I wonder if those might help your case as well, but I'm not a developer of the affected area, hence this comment might be misleading. But might be worth giving  latest mainline or -rc6 (out later today) a quick try.
Comment 4 Mike Lothian 2023-04-09 15:58:40 UTC
Created attachment 304102 [details]
dmesg latest

Latest git tip
Comment 5 Mike Lothian 2023-04-09 15:59:21 UTC
I managed to work around it by setting swiotlb=131072
Comment 6 The Linux kernel's regression tracker (Thorsten Leemhuis) 2023-04-12 10:56:23 UTC
Sorry took me so long, but I finally forwarded the issue to the developers:

https://lore.kernel.org/regressions/c63dab2b-906d-5383-39f9-b02e7d7d2659@leemhuis.info/T/#u
Comment 7 Petr Tesarik 2023-04-13 10:55:26 UTC
FWIW this commit changed the behaviour of page-sized (or bigger) bounce buffers:

https://git.kernel.org/pub/scm/linux/kernel/git/torvalds/linux.git/tree/kernel/dma/swiotlb.c?id=39e7d2ab6ea9fd6b389091ec223d566934fe7be5

Before this commit, page-sized buffers were not always page-aligned (contrary to comments in code) as long as it is properly aligned for the device.
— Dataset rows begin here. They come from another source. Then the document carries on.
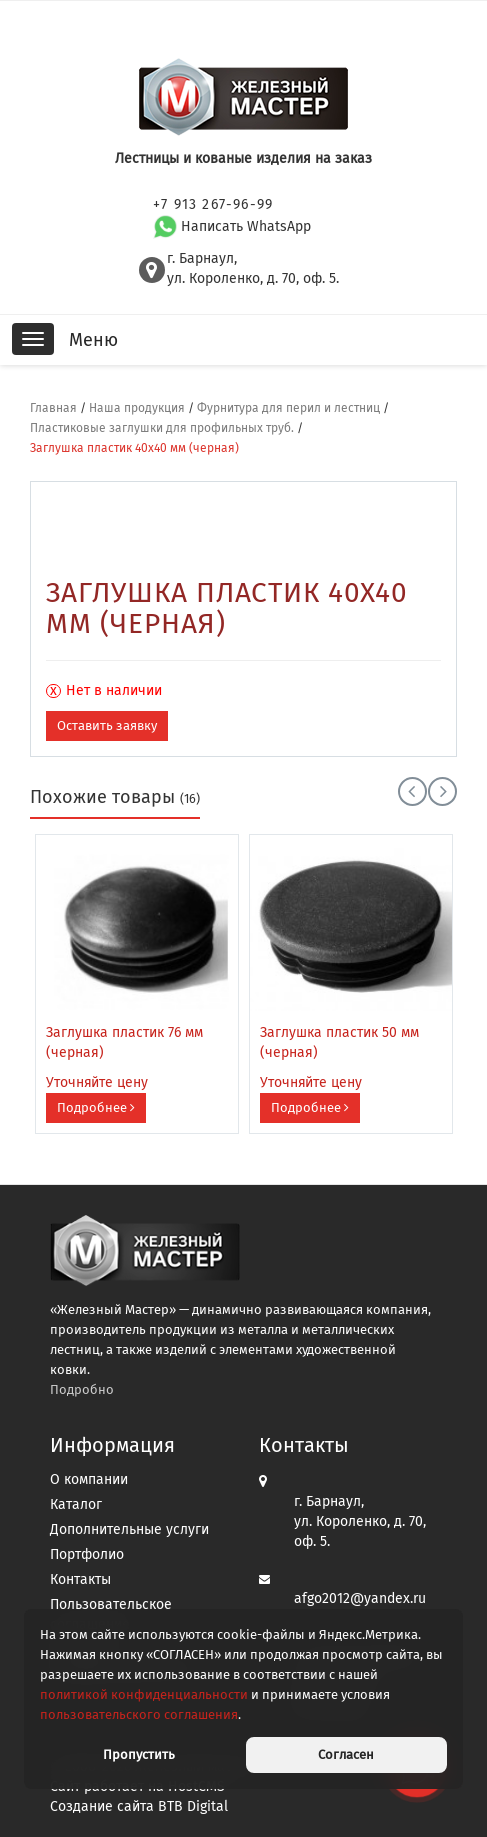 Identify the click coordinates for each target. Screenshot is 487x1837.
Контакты (80, 1579)
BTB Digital (193, 1806)
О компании (89, 1479)
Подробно (82, 1389)
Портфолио (87, 1554)
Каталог (76, 1504)
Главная (53, 408)
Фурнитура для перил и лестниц (288, 408)
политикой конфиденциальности (144, 1694)
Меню (93, 340)
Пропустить (139, 1754)
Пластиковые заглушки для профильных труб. (162, 428)
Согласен (346, 1754)
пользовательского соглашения (139, 1714)
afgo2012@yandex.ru (360, 1598)
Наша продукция (137, 408)
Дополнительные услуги (129, 1529)
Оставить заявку (107, 725)
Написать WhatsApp (232, 226)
OTOH it cannot be the root cause here, because this is an x86 system, i.e. page size is 4K. Device alignment can be either 2K or smaller (and slots are never skipped), or 4K or greater (and hence page-aligned), so except the above-mentioned and already fixed regression, nothing really changes for this system.